__YOUR TASK__
Reproduce the data that follows in its entirety, character for character.
........
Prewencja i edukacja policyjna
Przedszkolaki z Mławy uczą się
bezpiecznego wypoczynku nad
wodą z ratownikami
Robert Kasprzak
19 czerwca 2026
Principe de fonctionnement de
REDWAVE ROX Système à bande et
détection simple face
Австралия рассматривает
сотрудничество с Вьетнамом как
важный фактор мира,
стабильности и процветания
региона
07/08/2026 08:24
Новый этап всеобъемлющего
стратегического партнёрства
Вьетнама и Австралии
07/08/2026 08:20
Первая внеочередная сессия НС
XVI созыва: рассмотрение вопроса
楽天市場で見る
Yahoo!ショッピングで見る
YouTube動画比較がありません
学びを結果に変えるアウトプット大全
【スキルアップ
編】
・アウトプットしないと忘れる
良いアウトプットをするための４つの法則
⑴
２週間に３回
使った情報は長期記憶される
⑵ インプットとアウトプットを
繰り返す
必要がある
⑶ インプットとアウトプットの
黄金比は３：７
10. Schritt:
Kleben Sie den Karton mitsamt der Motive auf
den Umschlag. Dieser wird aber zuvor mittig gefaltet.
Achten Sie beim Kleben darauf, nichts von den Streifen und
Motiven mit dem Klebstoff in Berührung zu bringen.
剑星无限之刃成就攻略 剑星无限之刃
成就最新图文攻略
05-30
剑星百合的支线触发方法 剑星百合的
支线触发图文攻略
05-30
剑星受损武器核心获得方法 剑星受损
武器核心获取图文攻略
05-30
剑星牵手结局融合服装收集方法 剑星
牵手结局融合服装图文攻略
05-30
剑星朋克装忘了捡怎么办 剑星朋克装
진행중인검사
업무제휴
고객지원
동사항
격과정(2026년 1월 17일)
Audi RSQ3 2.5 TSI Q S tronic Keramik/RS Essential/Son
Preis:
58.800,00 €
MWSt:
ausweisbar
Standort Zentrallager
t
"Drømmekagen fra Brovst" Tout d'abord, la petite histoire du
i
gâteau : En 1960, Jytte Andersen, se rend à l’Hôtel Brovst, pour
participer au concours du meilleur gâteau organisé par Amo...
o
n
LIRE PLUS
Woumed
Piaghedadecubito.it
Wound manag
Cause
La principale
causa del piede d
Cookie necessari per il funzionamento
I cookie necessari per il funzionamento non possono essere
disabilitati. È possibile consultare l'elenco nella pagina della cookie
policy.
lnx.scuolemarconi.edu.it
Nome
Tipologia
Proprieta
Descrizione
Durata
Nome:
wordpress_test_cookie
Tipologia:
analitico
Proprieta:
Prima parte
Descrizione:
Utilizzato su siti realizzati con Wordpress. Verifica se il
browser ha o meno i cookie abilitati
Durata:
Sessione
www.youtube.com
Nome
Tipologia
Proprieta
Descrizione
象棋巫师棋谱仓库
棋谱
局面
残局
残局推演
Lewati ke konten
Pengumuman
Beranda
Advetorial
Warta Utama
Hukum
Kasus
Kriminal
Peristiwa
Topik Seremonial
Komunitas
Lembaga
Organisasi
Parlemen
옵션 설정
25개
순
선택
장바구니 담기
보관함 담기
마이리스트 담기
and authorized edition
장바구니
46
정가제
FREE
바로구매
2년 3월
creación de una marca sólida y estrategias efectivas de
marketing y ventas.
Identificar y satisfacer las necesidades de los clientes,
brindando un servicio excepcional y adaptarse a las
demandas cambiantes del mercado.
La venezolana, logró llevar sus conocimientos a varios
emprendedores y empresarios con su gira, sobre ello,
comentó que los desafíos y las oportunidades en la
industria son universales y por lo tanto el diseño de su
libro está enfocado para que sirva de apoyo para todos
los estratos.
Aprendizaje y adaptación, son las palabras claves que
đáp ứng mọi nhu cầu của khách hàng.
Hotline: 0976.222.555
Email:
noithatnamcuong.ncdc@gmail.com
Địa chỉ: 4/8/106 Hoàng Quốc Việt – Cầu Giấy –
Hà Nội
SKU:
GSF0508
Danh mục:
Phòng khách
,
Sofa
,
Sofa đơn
........
__RESULT FOR THIS EXERCISE__
Prewencja i edukacja policyjna
Przedszkolaki z Mławy uczą się
bezpiecznego wypoczynku nad
wodą z ratownikami
Robert Kasprzak
19 czerwca 2026
Principe de fonctionnement de
REDWAVE ROX Système à bande et
détection simple face
Австралия рассматривает
сотрудничество с Вьетнамом как
важный фактор мира,
стабильности и процветания
региона
07/08/2026 08:24
Новый этап всеобъемлющего
стратегического партнёрства
Вьетнама и Австралии
07/08/2026 08:20
Первая внеочередная сессия НС
XVI созыва: рассмотрение вопроса
楽天市場で見る
Yahoo!ショッピングで見る
YouTube動画比較がありません
学びを結果に変えるアウトプット大全
【スキルアップ
編】
・アウトプットしないと忘れる
良いアウトプットをするための４つの法則
⑴
２週間に３回
使った情報は長期記憶される
⑵ インプットとアウトプットを
繰り返す
必要がある
⑶ インプットとアウトプットの
黄金比は３：７
10. Schritt:
Kleben Sie den Karton mitsamt der Motive auf
den Umschlag. Dieser wird aber zuvor mittig gefaltet.
Achten Sie beim Kleben darauf, nichts von den Streifen und
Motiven mit dem Klebstoff in Berührung zu bringen.
剑星无限之刃成就攻略 剑星无限之刃
成就最新图文攻略
05-30
剑星百合的支线触发方法 剑星百合的
支线触发图文攻略
05-30
剑星受损武器核心获得方法 剑星受损
武器核心获取图文攻略
05-30
剑星牵手结局融合服装收集方法 剑星
牵手结局融合服装图文攻略
05-30
剑星朋克装忘了捡怎么办 剑星朋克装
진행중인검사
업무제휴
고객지원
동사항
격과정(2026년 1월 17일)
Audi RSQ3 2.5 TSI Q S tronic Keramik/RS Essential/Son
Preis:
58.800,00 €
MWSt:
ausweisbar
Standort Zentrallager
t
"Drømmekagen fra Brovst" Tout d'abord, la petite histoire du
i
gâteau : En 1960, Jytte Andersen, se rend à l’Hôtel Brovst, pour
participer au concours du meilleur gâteau organisé par Amo...
o
n
LIRE PLUS
Woumed
Piaghedadecubito.it
Wound manag
Cause
La principale
causa del piede d
Cookie necessari per il funzionamento
I cookie necessari per il funzionamento non possono essere
disabilitati. È possibile consultare l'elenco nella pagina della cookie
policy.
lnx.scuolemarconi.edu.it
Nome
Tipologia
Proprieta
Descrizione
Durata
Nome:
wordpress_test_cookie
Tipologia:
analitico
Proprieta:
Prima parte
Descrizione:
Utilizzato su siti realizzati con Wordpress. Verifica se il
browser ha o meno i cookie abilitati
Durata:
Sessione
www.youtube.com
Nome
Tipologia
Proprieta
Descrizione
象棋巫师棋谱仓库
棋谱
局面
残局
残局推演
Lewati ke konten
Pengumuman
Beranda
Advetorial
Warta Utama
Hukum
Kasus
Kriminal
Peristiwa
Topik Seremonial
Komunitas
Lembaga
Organisasi
Parlemen
옵션 설정
25개
순
선택
장바구니 담기
보관함 담기
마이리스트 담기
and authorized edition
장바구니
46
정가제
FREE
바로구매
2년 3월
creación de una marca sólida y estrategias efectivas de
marketing y ventas.
Identificar y satisfacer las necesidades de los clientes,
brindando un servicio excepcional y adaptarse a las
demandas cambiantes del mercado.
La venezolana, logró llevar sus conocimientos a varios
emprendedores y empresarios con su gira, sobre ello,
comentó que los desafíos y las oportunidades en la
industria son universales y por lo tanto el diseño de su
libro está enfocado para que sirva de apoyo para todos
los estratos.
Aprendizaje y adaptación, son las palabras claves que
đáp ứng mọi nhu cầu của khách hàng.
Hotline: 0976.222.555
Email:
noithatnamcuong.ncdc@gmail.com
Địa chỉ: 4/8/106 Hoàng Quốc Việt – Cầu Giấy –
Hà Nội
SKU:
GSF0508
Danh mục:
Phòng khách
,
Sofa
,
Sofa đơn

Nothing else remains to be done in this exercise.